Over the years I have been asked - sometimes in comments, sometimes in personal e-mails - whether Christians should be having spiritual experiences; these forming the most solid basis of their faith?
I have been asked this question especially by those who do not have such experiences - on the lines of: 'Is there something defective about my Christian faith that I personally don't ever get spiritual experiences?'
The answer I would now give (as a generalisation) is that yes, modern, adult, Western Christians should be having spiritual experiences, and should base their Christian faith upon them. And that yes; anyone who does not have such experiences should indeed regard their faith as (to that extent) defective.
The reason is that the ability to have spiritual experiences in a Christian context has become necessary here-and-now; and it is the lack of such experiences - or the denial or explaining-away of such experiences as false or trivial - that is the root of Christian weakness and the problem of materialism/ positivism/ scientism/ reductionism - the Ahrimanic totalitarian bureaucracy and Leftism.
It is that important.
Spiritual experience has become vital for Christians in this modern context and era - which is why I believe that Romantic Christianity is now (it was not always) our destined way forward (via Final Participation) to Life Eternal; and that all other paths will lead elsewhere.
So I would argue that a Christian who has not had any spiritual experience, is not having spiritual experiences, should not rest content in that situation; but should examine his metaphysical assumptions, attitudes, behaviours etc - to try and discover what is blocking the spiritual experiences that would otherwise be happening. And then try to remove those blockages.
Or else, it may be he is indeed having spiritual experiences, but is failing to recognise or denying them. That too should be remedied. In this modern era our task (as adults) is to become conscious of the spiritual realm - and the spiritual realm must be freely chosen.
Thus we should neither want nor expect to be overwhelmed by irresistible spiritual experiences, since that would be bad for us - we should want and expect to know them, and choose them.

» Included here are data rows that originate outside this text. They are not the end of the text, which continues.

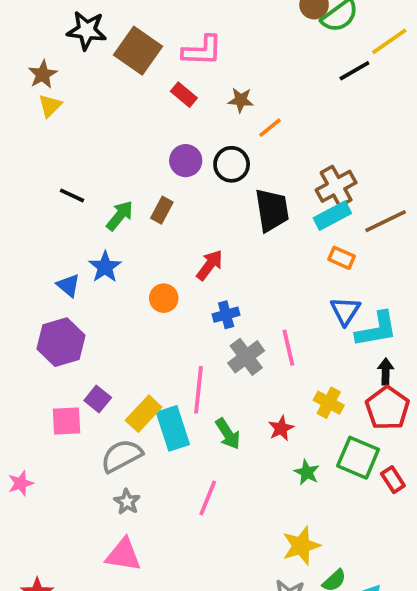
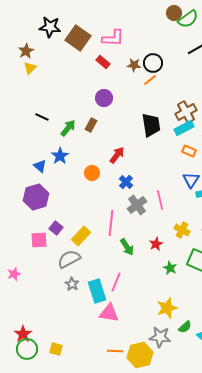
black circle: (232, 164) -> (153, 63), moved
blue cross: (226, 315) -> (126, 182), turned -32
cyan rectangle: (173, 428) -> (97, 291), moved
pink triangle: (123, 555) -> (109, 313), moved

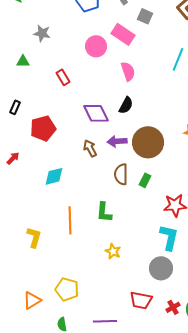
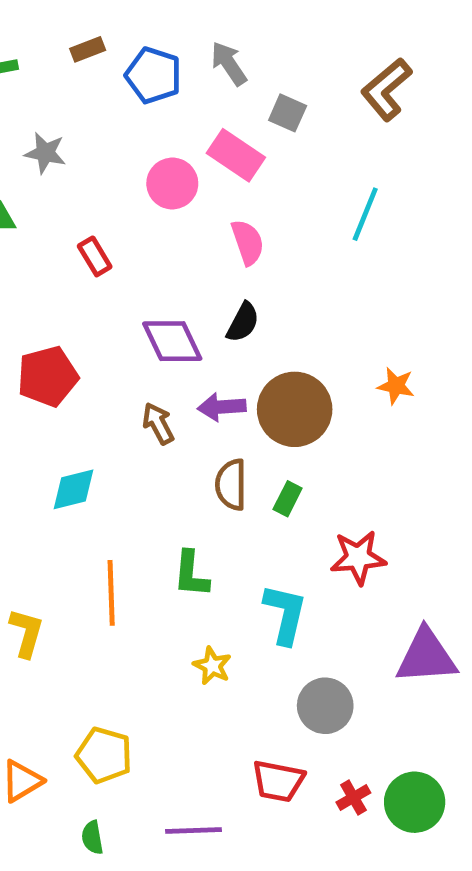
cyan L-shape: (169, 237) -> (285, 614), moved

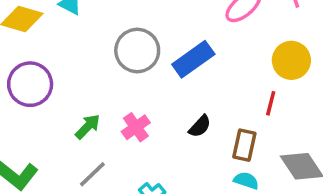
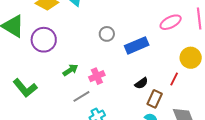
gray circle: (137, 51) -> (107, 34), size x0.6
black semicircle: (200, 126) -> (141, 83), moved
gray line: (92, 174) -> (81, 96), moved

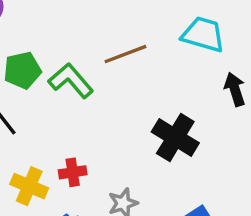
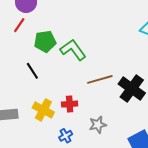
brown line: (125, 54) -> (100, 79), moved

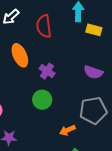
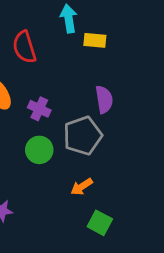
purple semicircle: (93, 72) -> (104, 99), turned -108
gray pentagon: (93, 110) -> (83, 136), moved

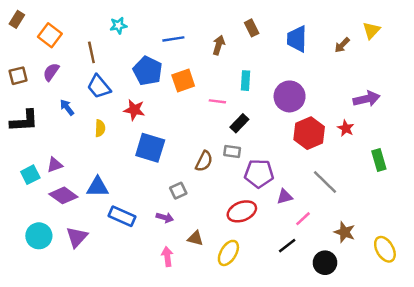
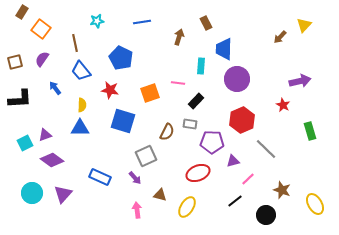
brown rectangle: (17, 19) -> (22, 12), moved
blue line: (173, 39) -> (142, 22), moved
blue trapezoid: (297, 39) -> (224, 49), moved
orange square: (183, 81) -> (150, 93), moved
red hexagon: (309, 133) -> (242, 120), moved
blue triangle: (98, 187) -> (80, 128), moved
gray square: (178, 191) -> (146, 156), size x1.5
purple arrow: (165, 217) -> (135, 178), turned 32

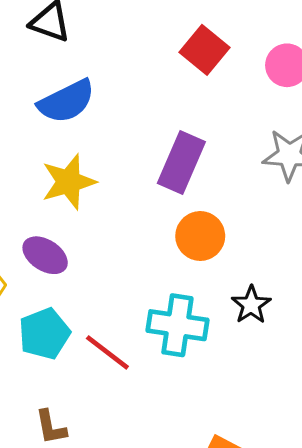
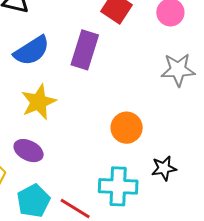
purple rectangle: (181, 163) -> (85, 50), moved
black star: (251, 305) -> (164, 168), turned 30

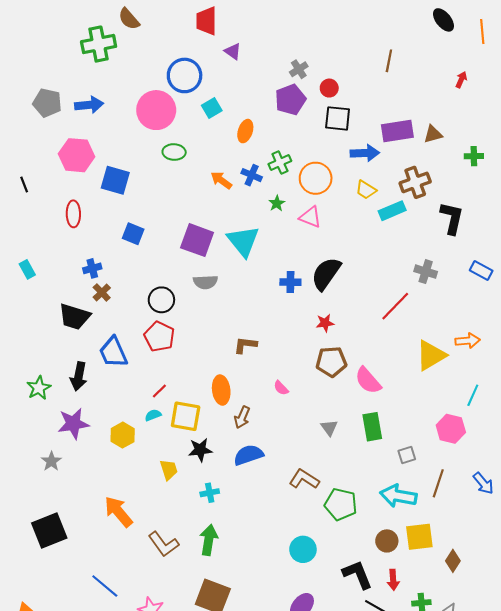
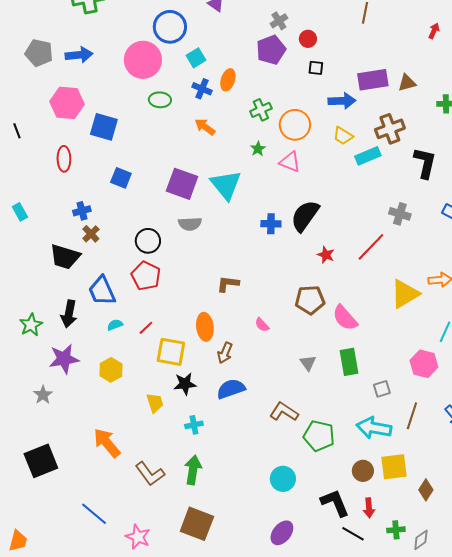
black square: (338, 118) -> (316, 68), size x0.6
blue cross: (252, 175) -> (202, 89), moved
red star: (325, 323) -> (326, 255), moved, turned 30
cyan semicircle: (153, 415) -> (115, 325), moved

This will be (as usual) a very personal and distinctive matter - each must discover for himself - and only you can discover for yourself (nobody else can do it for you). Furthermore, because we live in a pervasively materialist world, there is a tendency passively to lose the ability to connect with the spiritual realm: for spiritual experiences to become less frequent, less intense, to cease... This should be regarded as a sign of spiritual malaise.
In sum, it is no longer sufficient for a Christian to be passive and unconscious; no longer sufficient to follow external guidance, no longer sufficient to suppose that following rituals and adhering to morality is sufficient.
These are insufficient because a person who tries to be that kind of Christian will not remain any kind of Christian at all (except verbally), but will join the mass materialist apostasy - even when they self-identify as Christians. They will not choose Heaven.
Here-and-now the only secure Christians are those with direct personal conscious experience and knowledge of Jesus Christ and his offer of Life Everlasting. And if Jesus is then chosen and Heaven made our first priority, then that is indeed sufficient.